Task directions: Write out the full listing again. Make no alterations.

Data:
= Beginning of Section =

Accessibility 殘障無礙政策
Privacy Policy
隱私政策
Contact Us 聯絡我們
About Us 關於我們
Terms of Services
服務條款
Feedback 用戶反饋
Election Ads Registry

= End of Section =

Written response:
Accessibility 殘障無礙政策
Privacy Policy
隱私政策
Contact Us 聯絡我們
About Us 關於我們
Terms of Services
服務條款
Feedback 用戶反饋
Election Ads Registry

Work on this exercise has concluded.